The Nicolás Maduro regime is handling information about the coronavirus pandemic in Venezuela, and there is no trustworthy information about the number of cases. The country could be plunged in an absolute lie about the infection.
Olivares said that on March 29, Jorge Rodríguez reported that 37,000 PCR type tests and 50,000 rapid tests had been conducted. Earlier, on March 26, Delcy Rodríguez had reported that the total number of tests conducted was 1,836. “In other words, in three days, more than 80,000 tests disappeared,” he said.
Olivares pointed out that there is not only concern about the lack of beds and the entire structure of intensive care during this emergency, but also that 70% of health centers in the country do not have water, 60% do not have soap, and 66% do not have basic supplies such as gloves and masks for the protection of medical personnel.
Venezuela is in an information limbo about the pandemic and has a decadent healthcare system. Further, the country is facing a fuel shortage that impedes the transport of doctors, patients, and even emergency services such as ambulances.
In theory, only doctors, military, and food transporters have access to fuel.
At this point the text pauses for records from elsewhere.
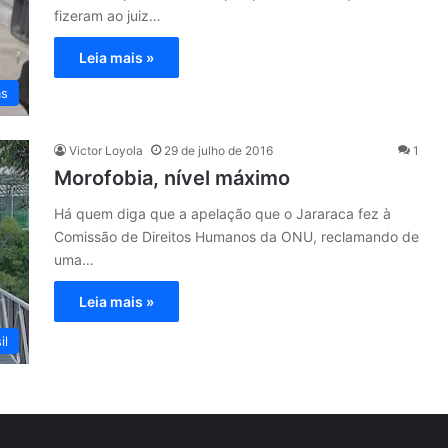
fizeram ao juiz…
Leia mais »
as
Victor Loyola
29 de julho de 2016
1
Morofobia, nível máximo
Há quem diga que a apelação que o Jararaca fez à
Comissão de Direitos Humanos da ONU, reclamando de
uma…
Leia mais »
il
However, the healthcare workers themselves have denied this.
Impresionante el mal trato que recibimos los Médicos al momento de echar gasolina, ayer en tres Bombas que custodia el Ejército me dijeron "no hay preferencia a ningún médico" a pesar de presentar mis credenciales. Difícil nuestra situación y como ayudarte así?
— Dr. Asdrubal Alfonzo (@Dr_Asdrubal) March 29, 2020
Oil for Cuba, not for Venezuela
On March 30, it was revealed that amid the coronavirus pandemic, Nicolás Maduro’s regime is sending fuel tankers to Cuba.
According to journalist Casto Ocando, according to the PDVSA report, “the shipments of fuel sent by Maduro to Cuba during the Venezuelan mega-crisis reached the following ports: Cienfuegos, Havana, and Santiago de Cuba.”
Venezuelans claim that the National Guard is selling fuel at 2 USD per liter, which translates into up to 100 USD to fill a tank of a medium-size vehicle. Meanwhile, the monthly minimum wage in the country isn’t more than 10 USD.
Maduro’s regime is in charge of the distribution and production of gasoline. Chavismo manages refineries and exports. So only the dictatorship is responsible for what happens to the fuel and its severe scarcity.